We should, apparently, think that the Gospel of Peter is a knock-off of Matthew (plus part of Revelation). Quarles summarises the Gospel, then proceeds to dismiss it as fanciful embellishment of accepted canon. He mentions a theory propounded by the Jesus Seminar's John Dominic Crossan:
John Dominic Crossan, co-founder of the Jesus Seminar, which is an organization residing on the theological left, has claimed that the Gospel of Peter was the product of a complex evolution. The earliest layer of the Gospel was a hypothetical source called the “Cross Gospel.” Crossan argued that this early layer served as the only written source for the narrative of Jesus’ death and resurrection in Matthew, Mark, Luke, and John. After the production of the NT Gospels, a later editor inserted material from the four Gospels into the Cross Gospel. An even later editor noticed tensions between the original and newer material in this patchwork gospel and polished up the document.

Although Crossan’s theory has convinced few in the scholarly community, one scholar recently claimed “one can expect that all future research on Gos. Pet. will need to begin with a serious consideration of Crossan’s work” (Paul A. Mirecki, “Gospel of Peter,” ABD 5:278-81, esp. 280). If true, Crossan’s theory would have a devastating effect on confidence in the historical reliability of the accounts of Jesus’ death and resurrection in the four Gospels. According to Crossan’s theory, the sole source for the accounts of Jesus’ death, burial, and resurrection in the four Gospels was a document that was already so laced with legend as to be wholly unreliable even before it reached the hands of Matthew, Mark, Luke, and John. The four Gospels would be unreliable adaptations of an unreliable tradition replete with talking floating crosses and a super-sized Jesus whose head bumped the heavens when he walked out of the tomb!

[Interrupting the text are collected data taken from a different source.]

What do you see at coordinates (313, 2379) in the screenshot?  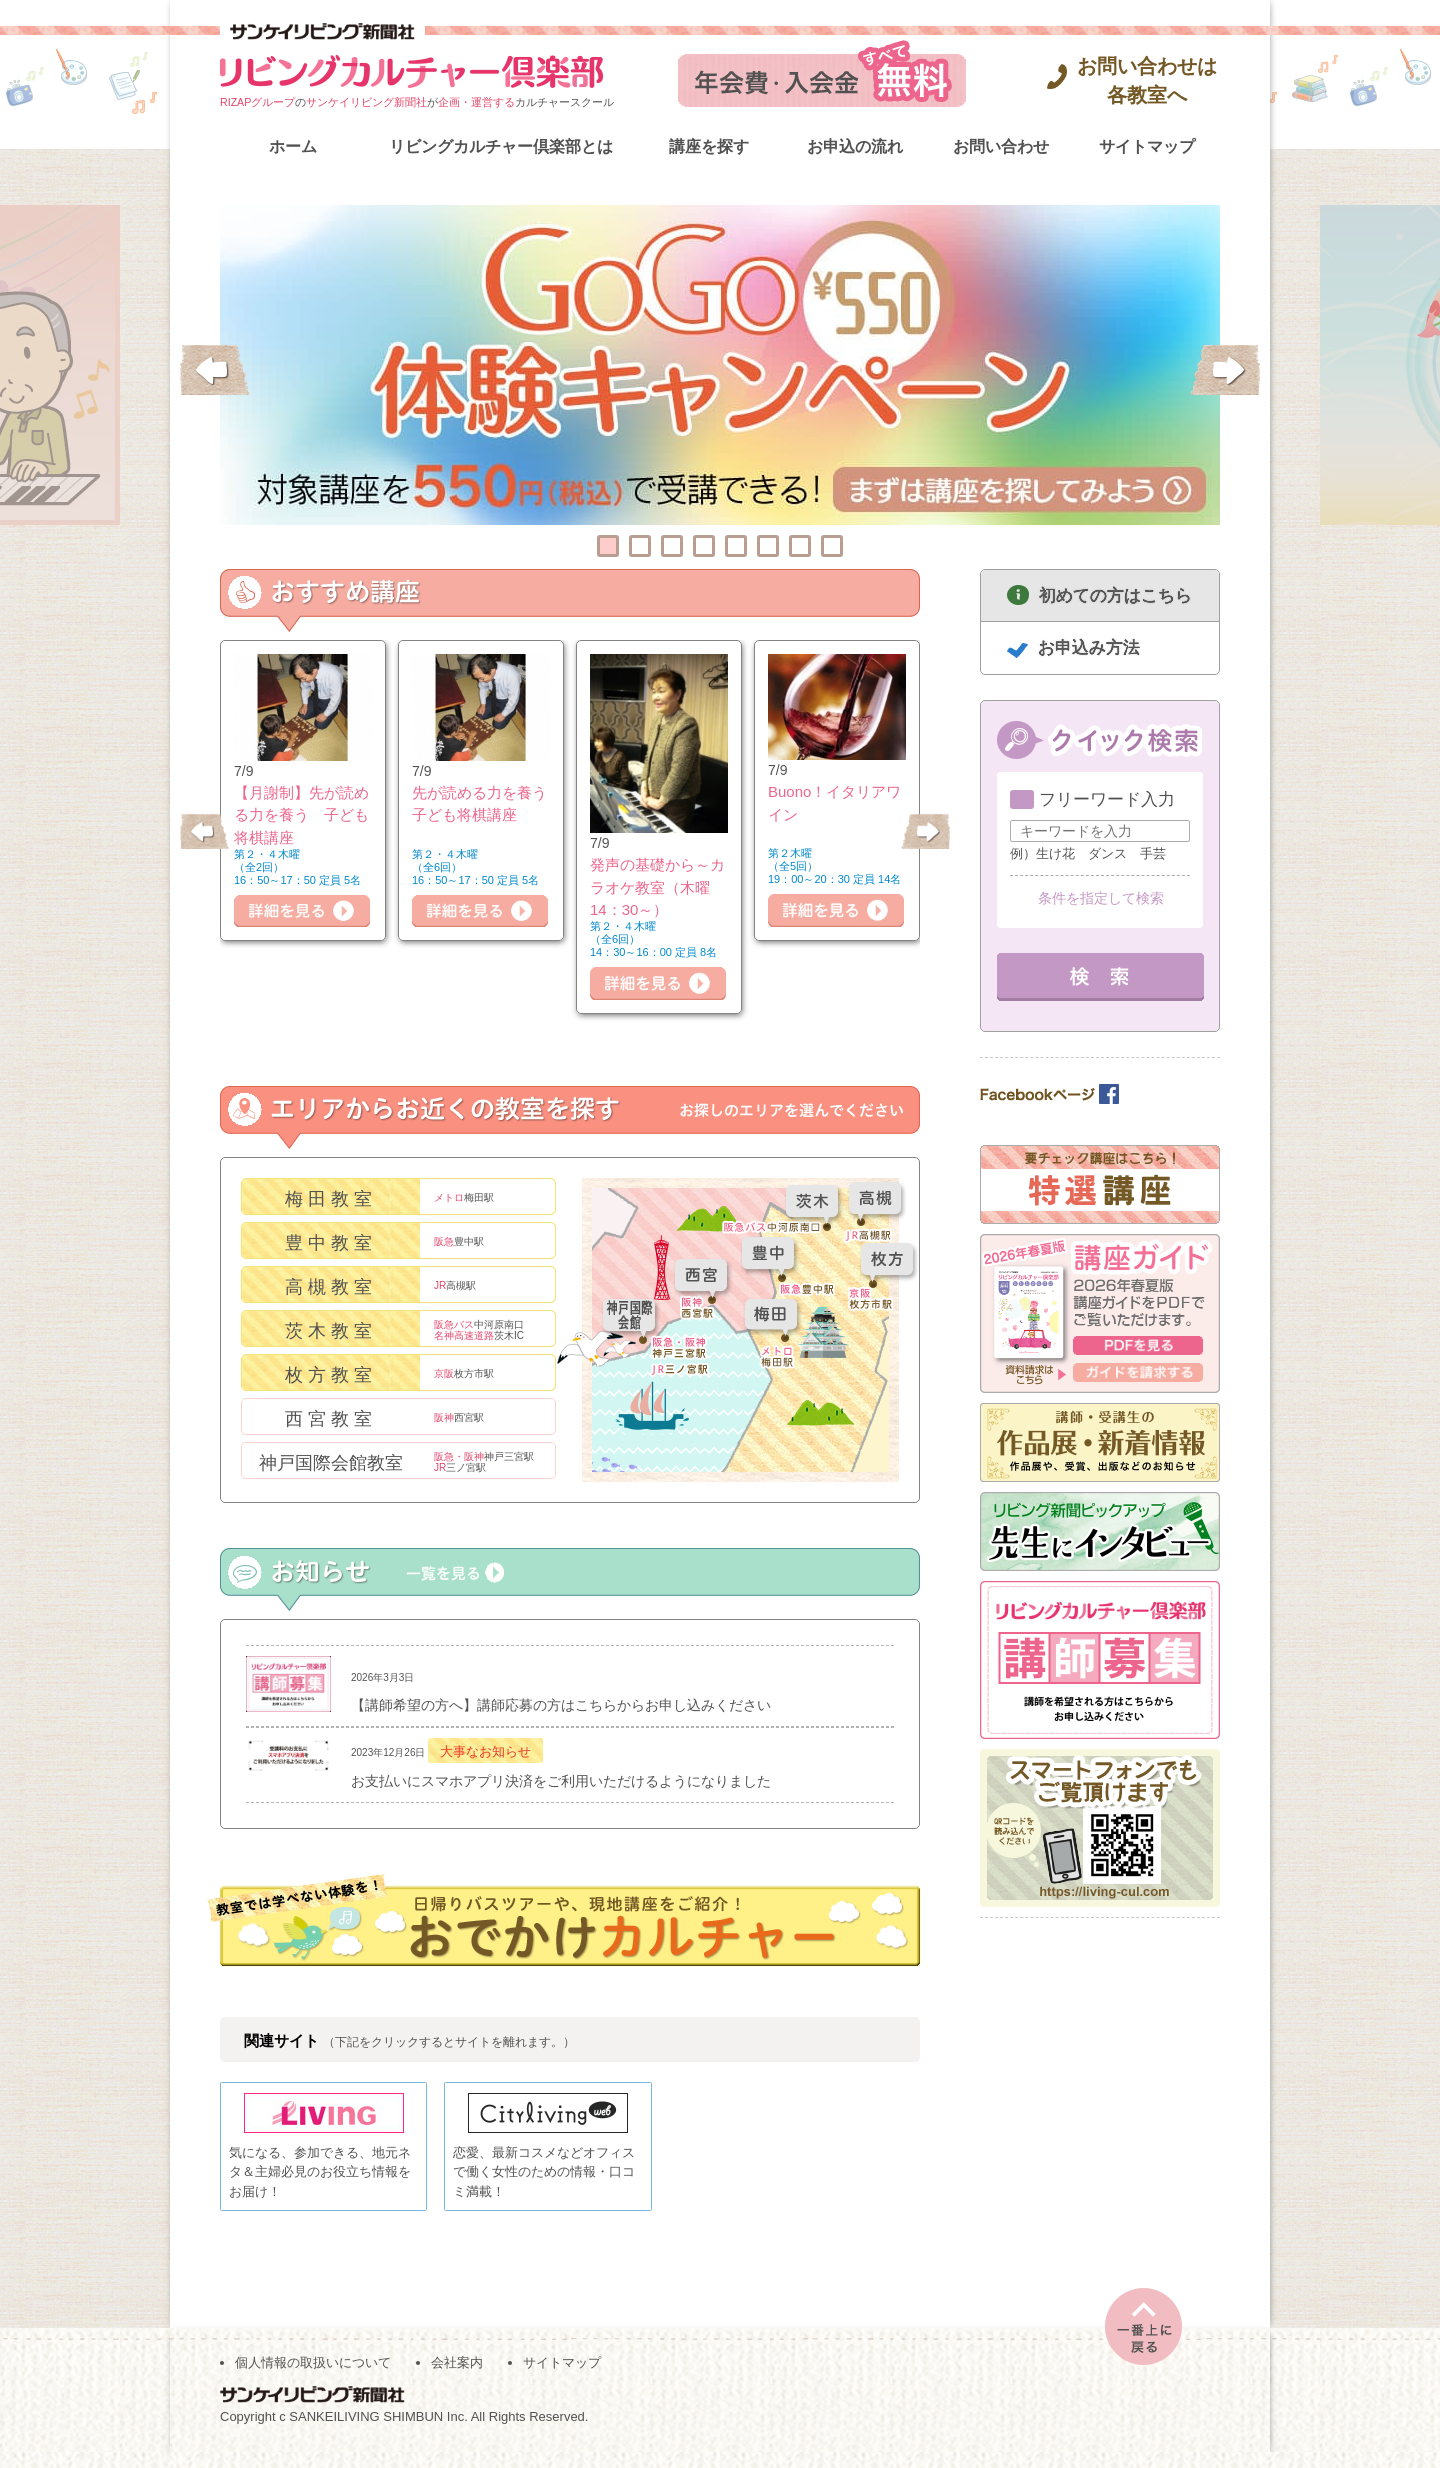 I see `個人情報の取扱いについて` at bounding box center [313, 2379].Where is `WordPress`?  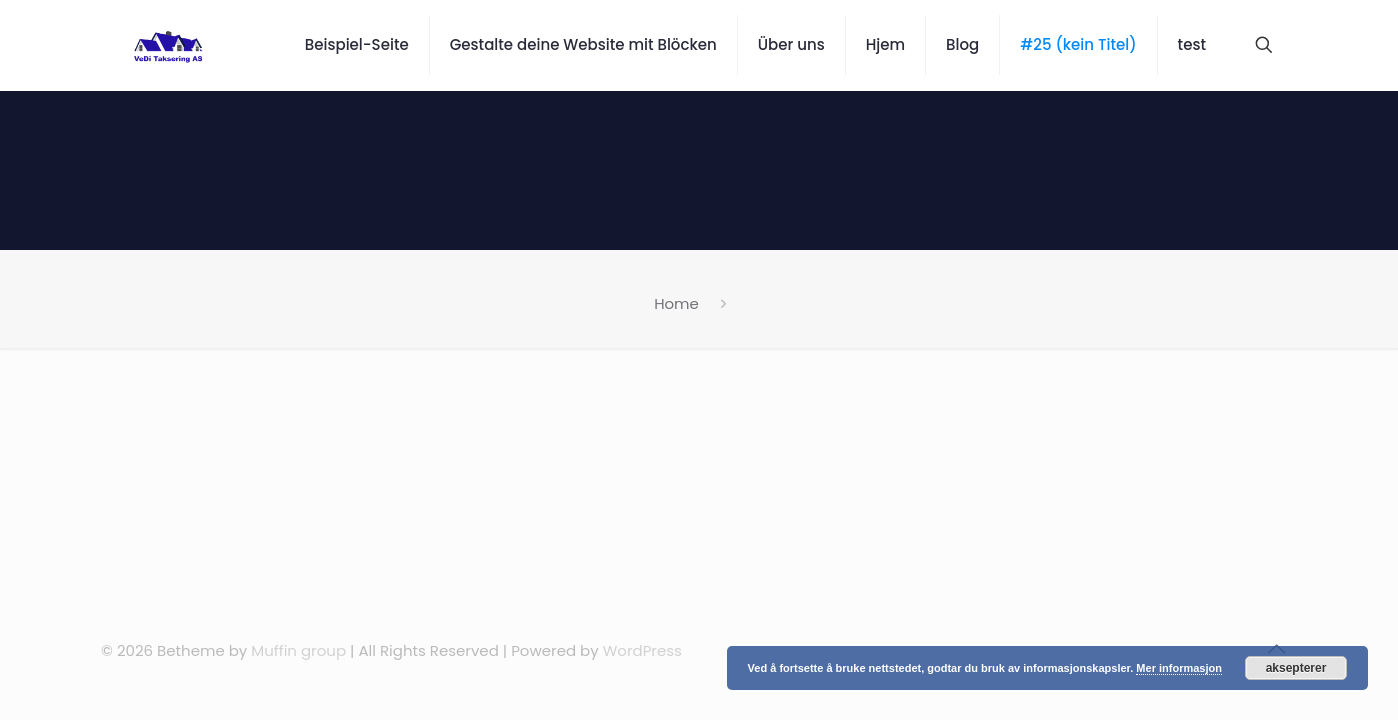 WordPress is located at coordinates (642, 650).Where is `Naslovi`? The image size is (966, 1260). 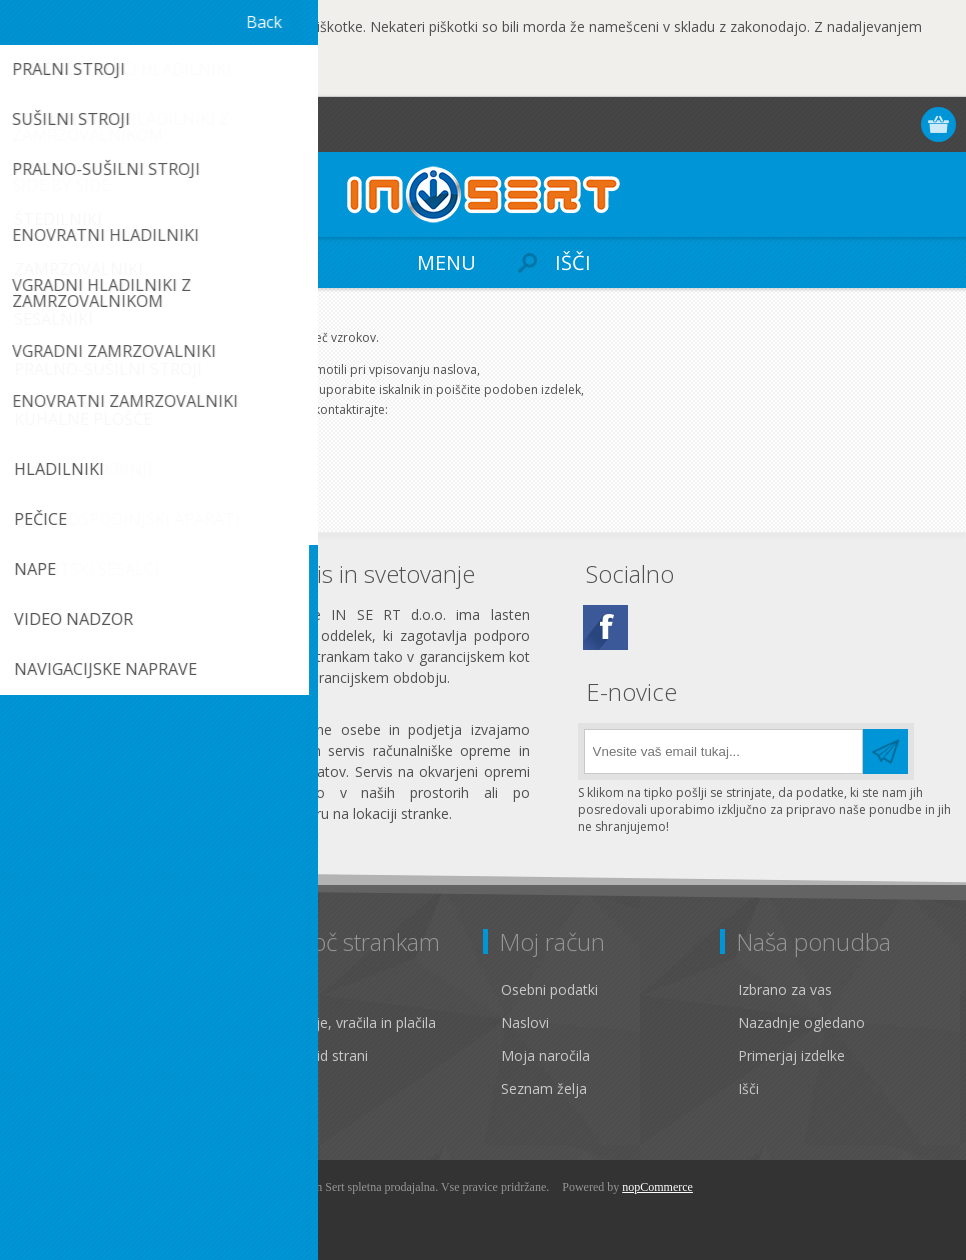 Naslovi is located at coordinates (525, 1022).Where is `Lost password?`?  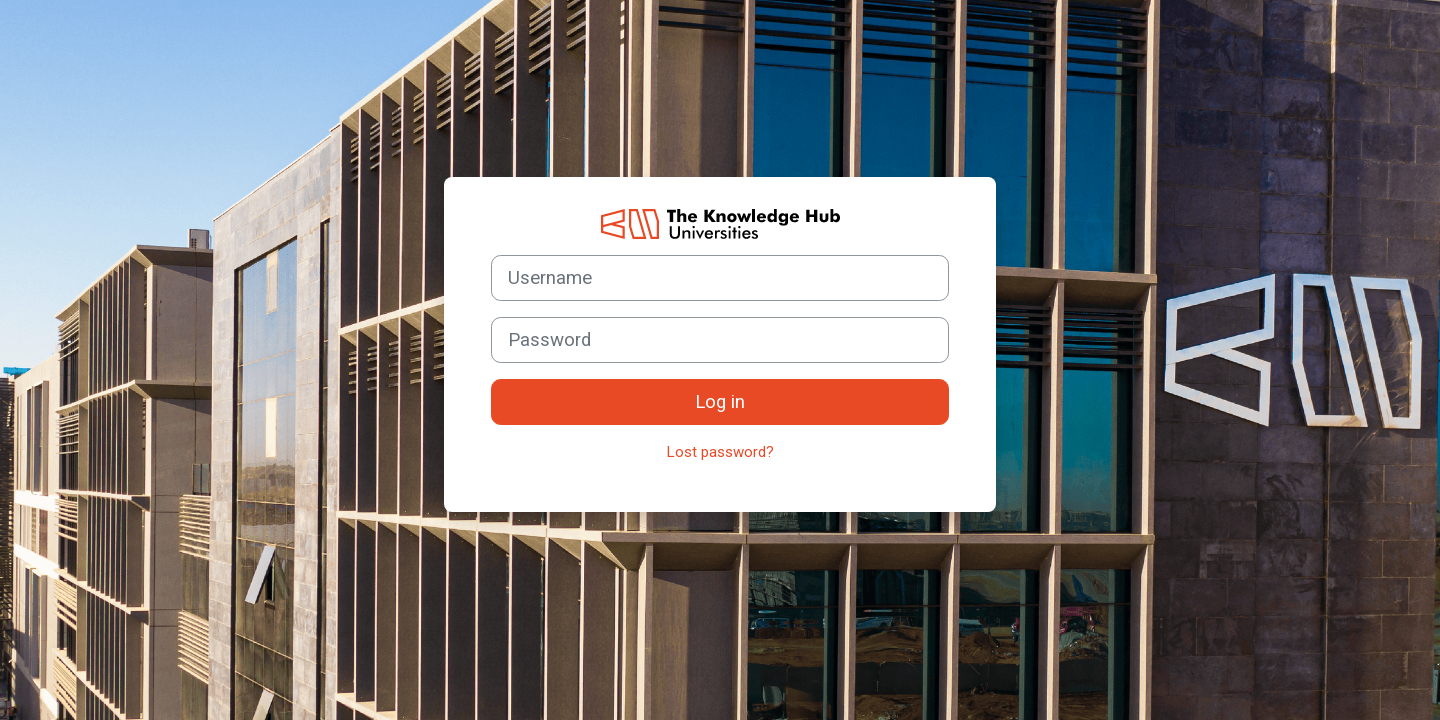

Such amazing (dare one say "miraculous"?) occurrences would surely be out of place in a "Gospel" — so therefore they didn't happen. Quarles goes on to claim that the Gospel of Peter must be something written much later, based on the original(s) but including invented and incredible extra details — a biblical version of fan-fiction. As far as it agrees with canon, it's true — where it differs, it's false. This doesn't seem to be a very rigorous examination of the evidence, such as it is; the veracity of the Gospel of Peter is assessed on the basis of whether or not it confirms what is already believed — a classic case of confirmation bias.

How much of this is of any consequence? At this stage, with only one more chapter to go, it makes no difference. I've already raised my concern at the editors' decision to place The Question of the Bible at the end of their book; these final chapters do nothing to allay that concern.